Iraqi American painter Kubra Alhilali transitions from hardship to hope in Cleveland
Kubra Alhilali was born in Baghdad, Iraq, to a family of artists.
“I start to paint when I was maybe six years old,” Alhilali said. “I never stopped [painting] or drawing.”
Alhilali has established herself as a full-time artist in Cleveland since immigrating to Northeast Ohio in 2012, as a refugee of the Iraq War, with a goal to present a positive image of Iraqis and Arabs.
In 1996, her father, a poet, was forced to flee to Jordan and separate from Alhilali and the family. They joined him there 7 years later after the war in Iraq began in 2003.
Alhilali and her family lived in Jordan for almost a decade but had to return to Iraq every six months to renew their visas. During this time she decided to go back to Baghdad and enroll in art school. But it was a challenge and dangerous in 2006.
“It was a problem …especially for the women,” she said. “It was hard to go to school not wearing hijab and to study art. It was so hard. They don't accept it.”
Then tragedy struck. Alhilali said a car bomb exploded outside of the school's front door. She said two colleagues from her school were killed that day.
“[The school] was really close to my grandma's house. And when they hear the bomb, my uncle, he was running with no shoes to the school,” she said. “And my mom, she was calling. It was really hard…We lost a lot of friends.”

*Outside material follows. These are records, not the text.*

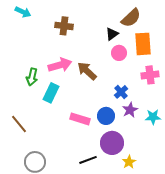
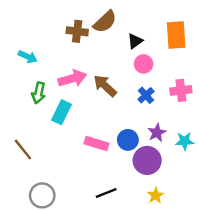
cyan arrow: (23, 12) -> (28, 57), moved
brown semicircle: (131, 18) -> (105, 22), moved
orange rectangle: (143, 44) -> (176, 35), moved
blue cross: (121, 92) -> (146, 95), moved
purple circle: (112, 143) -> (147, 160), moved

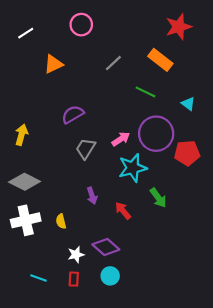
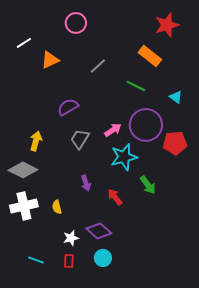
white line: (26, 33) -> (24, 43), moved
gray line: (113, 63) -> (98, 66), moved
yellow arrow: (21, 135) -> (36, 141), moved

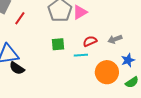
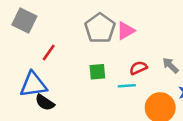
red line: (20, 18) -> (49, 53), moved
gray arrow: (115, 39) -> (170, 65), turned 64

Alhilali said she left school after the bombing and returned to Jordan. All the while, her family was seeking asylum in the United States and because a relative lived in Northeast Ohio she and her family eventually moved to Cleveland.
“It was like a new life for us,” she said.
The Ohio humanitarian group US Together helped Alhilali and her family move to Parma and got her work as a seamstress. US Together also helped Alhilali pursue her passion.
“They help me to do art show and to do mural, to do a lot of things and also workshop for student, she said. “Then I have my studio, I get studio and I do the art for full time, like a full-time job.”
Alhilali’s first art exhibition took place in 2015 at the Negative Space art gallery in downtown Cleveland.
However, she realized those initial paintings of children during the war were too challenging for her audience and for herself.
“It was sad. And I know it's something really hard to show it to people, but it's happened. There is a lot of kids they are dead or they are sick of all the war. So we have to show it,” she said. “But it was so hard to me to paint this, the real picture. I have to paint it. It was so hard.”
Following the catharsis of that first exhibit, Alhilali has moved on to broader and more hopeful themes of life, freedom, peace and love.
“Because I'm Iraqi, I have to show people we like peace, we love art. And I have to show it to people,” she said.
Alhilali likes to use Arabic calligraphy in her work to identify where she's from.
She’s also found inspiration in University Circle at the Cleveland Museum of Art.
“The museum inspired me to do more work. And when I go there, I see myself there and I feel fresh and I get more ideas, more things. So it's my home,” she said.
Alhilali’s recently completed “Passion” mural brightens a wall outside the Women’s Recovery Center in Cleveland’s Clark-Fulton Neighborhood.